DESCRIPTION (provided by applicant): The goal of the proposed research is to define the regulation of normal and mutant cardiac muscle Ca2+ release channels (ryanodine receptors, RyR2s) under normal conditions as well as those in ischemic and post-ischemic heart. The cardiac Ca2+ release channel is a 30S protein complex comprised of four 560 kDa RyR2 subunits and four 12.6 kDa FK506 binding protein (FKBP12.6) subunits. Multiple endogenous effector molecules and post-translational modifications regulate RyR2, including Ca2+, Mg2+, ATP, calmodulin, protein phosphorylation, and thiol oxidation/reduction and S-nitrosylation. The principal hypotheses to be tested in the proposed research are that RyR2 is differentially regulated by calmodulin and by redox activation pathways involving free thiol groups. These hypotheses will be addressed using biochemical and electrophysiological methods and by creating mutant embryonic stem (ES) cell lines and mice. The Specific Aims are: (1) Characterize the regulation of RyR2 by calmodulin (CAM) and identify by mutagenesis the apocalmodulin (apoCaM) and Ca2+-calmodulin (CaCaM) regulatory sites in RyR2. (2) Characterize the regulation of RyR2 by redox active and NO-related molecules and identify regulatory redox-sensitive and S-nitrosylation sites by chemical analysis and mutagenesis. (3) Determine the in vivo role of the above RyR2 regulatory mechanisms by creating mutant ES cells differentiated into cardiomyocytes deficient in RyR2 calmodulin binding and S- nitrosylation sites and mice expressing RyR2s deficient in calmodulin binding and S-nitrosylation sites. The functional properties of normal and mutant RyR2s will be determined in intact cells and with isolated membranes and purified channels under normal and simulated ischemic and postischemic conditions. The functional effects of Ca2+, Mg2+, ATP, pH, calmodulin, and redox-active and NO-related molecules will be assessed in Ca2+ imaging, SR vesicle-Ca2+ flux, [3H]ryanodine binding and single channel measurements. The studies will provide new insights into the complex interaction of the cardiac RyR with its regulatory ligands and how these regulatory processes are altered in the ischemic and post-ischemic heart.

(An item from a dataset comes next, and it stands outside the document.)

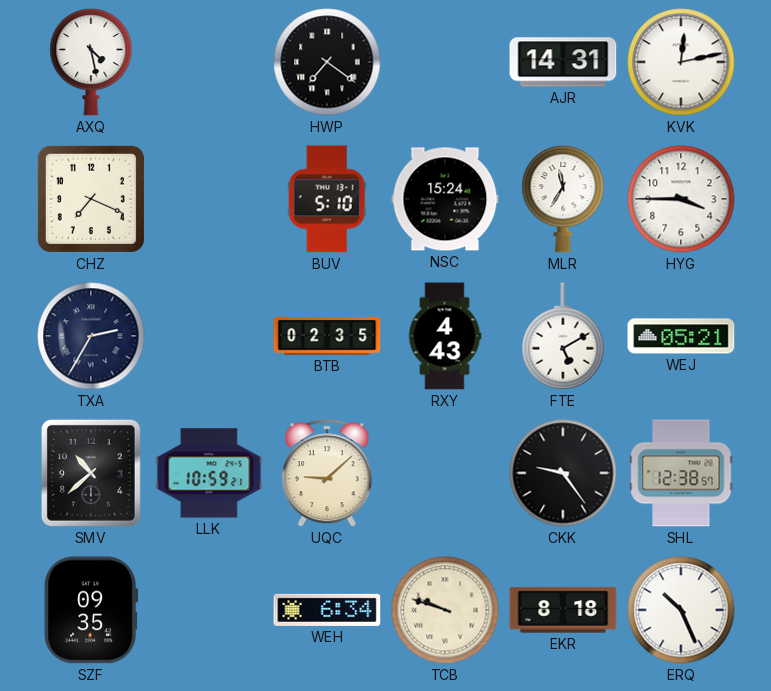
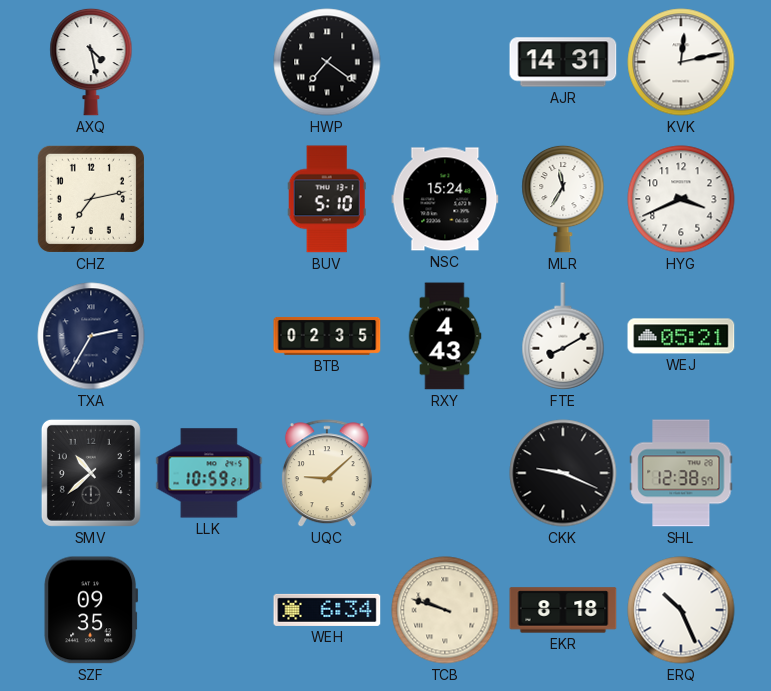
CHZ: 7:19 -> 7:13
HYG: 3:45 -> 3:41
FTE: 5:10 -> 8:10
CKK: 9:24 -> 9:19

描述（由申请人提供）：拟议研究的目标是确定正常条件下以及缺血和缺血后心脏条件下正常和突变心肌 Ca2+ 释放通道（兰尼碱受体，RyR2s）的调节。心脏 Ca2+ 释放通道是一个 30S 蛋白质复合物，由四个 560 kDa RyR2 亚基和四个 12.6 kDa FK506 结合蛋白 (FKBP12.6) 亚基组成。多种内源效应分子和翻译后修饰调节 RyR2，包括 Ca2+、Mg2+、ATP、钙调蛋白、蛋白质磷酸化、硫醇氧化/还原和 S-亚硝基化。在拟议的研究中要测试的主要假设是，RyR2 受到钙调蛋白和涉及游离硫醇基团的氧化还原激活途径的差异调节。这些假设将通过生化和电生理学方法以及创建突变胚胎干（ES）细胞系和小鼠来解决。具体目标是： (1) 表征钙调蛋白 (CAM) 对 RyR2 的调节，并通过诱变鉴定 RyR2 中的脱辅基钙调蛋白 (apoCaM) 和 Ca2+-钙调蛋白 (CaCaM) 调节位点。 (2) 表征氧化还原活性分子和 NO 相关分子对 RyR2 的调节，并通过化学分析和诱变鉴定氧化还原敏感和 S-亚硝基化调节位点。 (3)通过创建分化为缺乏RyR2钙调蛋白结合和S-亚硝基化位点的心肌细胞的突变ES细胞以及表达缺乏钙调蛋白结合和S-亚硝基化位点的RyR2的小鼠，确定上述RyR2调节机制的体内作用。正常和突变 RyR2 的功能特性将在完整细胞中、在正常和模拟缺血和缺血后条件下通过分离的膜和纯化的通道进行测定。 Ca2+、Mg2+、ATP、pH、钙调蛋白以及氧化还原活性和 NO 相关分子的功能影响将在 Ca2+ 成像、SR 囊泡-Ca2+ 通量、[3H]ryanodine 结合和单通道测量中进行评估。这些研究将为心脏 RyR 与其调节配体的复杂相互作用以及这些调节过程在缺血和缺血后心脏中如何改变提供新的见解。